Neste sentido, é necessário que se institua um liminar da CBS, a fim de preservar estes pequenos empreendedores e excluí-los da obrigatoriedade de recolhimento do tributo e custos de compliance envolvidos.

IX. Apresentação dos cálculos das projeções de arrecadação e necessário ajuste da alíquota
Nos estudos econômicos da PEC 45, o Centro de Cidadania Fiscal (CCiF) concluiu que uma alíquota de 9% seria suficiente para substituir a arrecadação atual do PIS, da Cofins e do IPI, mediante a adoção de um IBS uniforme, sem exceções. É certo que a manutenção de isenções e tributações diferenciadas como prevê o PL 3.887/2020 altera essa projeção, mas não está claro qual foi o critério de cálculo do Governo.

Neste sentido, é relevante que se apresente os cálculos de projeção de arrecadação da CBS a fim de que fique claro o critério utilizado para estabelecer a alíquota de 12%, permitindo transparência no debate, inclusive para ciência do custo global que determinadas isenções têm sobre a arrecadação do tributo.

 X. Período de transição da alíquota para as empresas do lucro presumido
Embora conceda crédito integral sobre todas as aquisições tributadas, o PL 3.887/2020 extingue os regimes cumulativo e não cumulativo do PIS e da Cofins para substituição por uma alíquota única de 12% da CBS[7]. Observa-se que esta mudança causará um impacto maior para as empresas optantes do lucro presumido, sujeitas ao regime cumulativo cujas atuais alíquotas de PIS e Cofins somam 3,65%.

Neste sentido, ainda que se aprove uma alíquota inferior a 12%, é extremamente necessário que se institua um período de transição para essas empresas, a fim de absorver os impactos negativos deste aumento. A este exemplo, as PECs 110/2019 e 45/2019 preveem um período de transição para o novo regime do IBS de 5 e 10 anos, respectivamente.
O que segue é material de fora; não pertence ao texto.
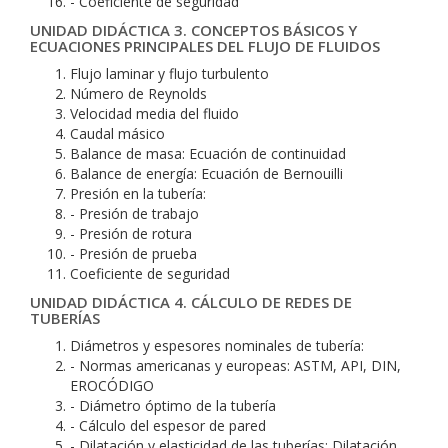
- Coeficiente de seguridad
UNIDAD DIDÁCTICA 3. CONCEPTOS BÁSICOS Y
ECUACIONES PRINCIPALES DEL FLUJO DE FLUIDOS
Flujo laminar y flujo turbulento
Número de Reynolds
Velocidad media del fluido
Caudal másico
Balance de masa: Ecuación de continuidad
Balance de energía: Ecuación de Bernouilli
Presión en la tubería:
- Presión de trabajo
- Presión de rotura
- Presión de prueba
Coeficiente de seguridad
UNIDAD DIDÁCTICA 4. CÁLCULO DE REDES DE
TUBERÍAS
Diámetros y espesores nominales de tubería:
- Normas americanas y europeas: ASTM, API, DIN,
EROCÓDIGO
- Diámetro óptimo de la tubería
- Cálculo del espesor de pared
- Dilatación y elasticidad de las tuberías: Dilatación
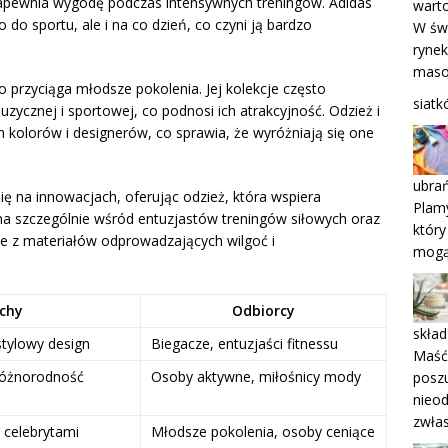
 zapewnia wygodę podczas intensywnych treningów. Adidas
wart
 do sportu, ale i na co dzień, co czyni ją bardzo
W świ
rynek
masow
o przyciąga młodsze pokolenia. Jej kolekcje często
siatk
ycznej i sportowej, co podnosi ich atrakcyjność. Odzież i
 kolorów i designerów, co sprawia, że wyróżniają się one
ubrań
ię na innowacjach, oferując odzież, która wspiera
Plamy
a szczególnie wśród entuzjastów treningów siłowych oraz
który
 z materiałów odprowadzających wilgoć i
mogą
chy
Odbiorcy
skład
tylowy design
Biegacze, entuzjaści fitnessu
Maść 
różnorodność
Osoby aktywne, miłośnicy mody
poszu
nieod
zwłas
 celebrytami
Młodsze pokolenia, osoby ceniące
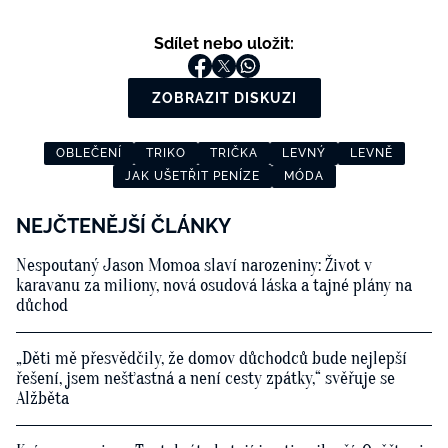
Sdílet nebo uložit:
ZOBRAZIT DISKUZI
OBLEČENÍ
TRIKO
TRIČKA
LEVNÝ
LEVNĚ
JAK UŠETŘIT PENÍZE
MÓDA
NEJČTENĚJŠÍ ČLÁNKY
Nespoutaný Jason Momoa slaví narozeniny: Život v
karavanu za miliony, nová osudová láska a tajné plány na
důchod
„Děti mě přesvědčily, že domov důchodců bude nejlepší
řešení, jsem nešťastná a není cesty zpátky,“ svěřuje se
Alžběta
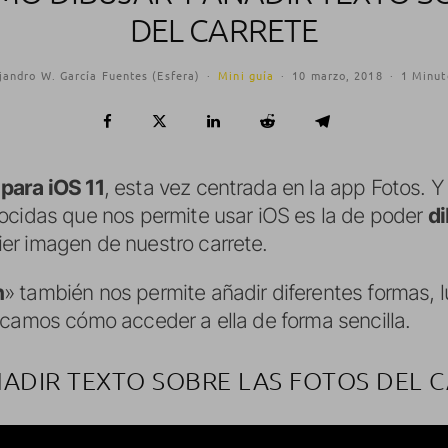
DEL CARRETE
jandro W. García Fuentes (Esfera)
·
Mini guía
·
10 marzo, 2018
·
1 Minut
 para iOS 11
, esta vez centrada en la app Fotos. Y
ocidas que nos permite usar iOS es la de poder
di
er imagen de nuestro carrete.
n
» también nos permite añadir diferentes formas, lu
icamos cómo acceder a ella de forma sencilla.
ADIR TEXTO SOBRE LAS FOTOS DEL 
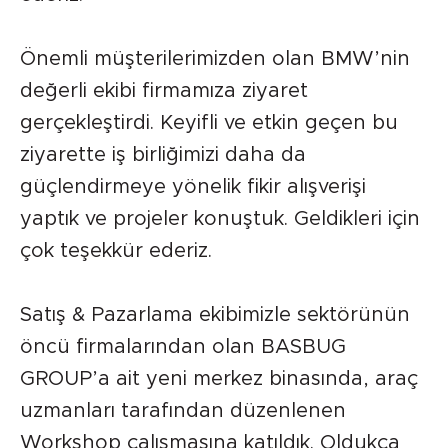
Önemli müşterilerimizden olan BMW’nin
değerli ekibi firmamıza ziyaret
gerçekleştirdi. Keyifli ve etkin geçen bu
ziyarette iş birliğimizi daha da
güçlendirmeye yönelik fikir alışverişi
yaptık ve projeler konuştuk. Geldikleri için
çok teşekkür ederiz.
Satış & Pazarlama ekibimizle sektörünün
öncü firmalarından olan BASBUG
GROUP’a ait yeni merkez binasında, araç
uzmanları tarafından düzenlenen
Workshop çalışmasına katıldık. Oldukça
Para a CBS, sugerimos um período de transição mínimo 3 anos, especialmente para as empresas do lucro presumido.

Conclusões
Melhor que evoluir no PL 3.887/2020 seria voltarmos para a discussão de uma reforma tributária ampla, que inclua os demais entes federados, resolvendo o problema da complexidade do sistema tributário como um todo. Não parece haver justificativa razoável para o fatiamento da reforma, salvo uma preocupação egoísta do Governo Federal em tratar apenas da sua arrecadação.
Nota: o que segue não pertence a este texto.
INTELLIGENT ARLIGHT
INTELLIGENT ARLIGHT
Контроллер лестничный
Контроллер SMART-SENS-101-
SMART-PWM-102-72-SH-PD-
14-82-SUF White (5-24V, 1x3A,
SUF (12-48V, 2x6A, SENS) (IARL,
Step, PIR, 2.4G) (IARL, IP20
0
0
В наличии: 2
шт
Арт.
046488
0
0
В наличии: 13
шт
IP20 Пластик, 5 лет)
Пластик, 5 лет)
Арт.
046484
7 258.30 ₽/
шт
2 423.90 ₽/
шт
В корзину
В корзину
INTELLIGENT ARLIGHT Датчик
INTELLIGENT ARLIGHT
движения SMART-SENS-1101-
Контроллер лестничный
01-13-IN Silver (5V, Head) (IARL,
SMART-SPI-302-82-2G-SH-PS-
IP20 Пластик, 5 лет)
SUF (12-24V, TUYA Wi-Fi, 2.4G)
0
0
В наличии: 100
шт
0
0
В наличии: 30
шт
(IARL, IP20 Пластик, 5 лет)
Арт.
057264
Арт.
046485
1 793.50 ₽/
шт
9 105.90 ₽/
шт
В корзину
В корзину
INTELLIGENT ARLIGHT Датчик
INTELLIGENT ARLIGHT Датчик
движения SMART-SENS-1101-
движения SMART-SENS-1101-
Posto isso, ainda que se opte por debater a CBS, as sugestões acima buscam contribuir para o aprimoramento do texto, a fim de garantir o ideal de neutralidade e não cumulatividade plena, evitando que as empresas ao longo da cadeia sejam oneradas pelo novo tributo , bem como a simplificação almejada, sem aumento de carga tributária global, com a diminuição da litigiosidade e consequente segurança jurídica e previsibilidade para melhoria do ambiente de negócios.

LUIZ GUSTAVO A. S. BICHARA – Advogado, sócio de Bichara Advogados e Procurador Tributário do Conselho Federal da OAB.
LINA SANTIN – Advogada, sócia de Eurico Santi Advogados, Coordenadora Executiva do Nucleo de Estudos Fiscais (NEF/FGV), Diretora do MDA, Membra da Comissão de Direito Tributário do IASP, Membra Consultora da Comissão Especial de Direito Tributário do CF/OAB e Relatora da Sexta Turma Disciplinar do Tribunal de Ética e Disciplina (TED) da OAB/SP.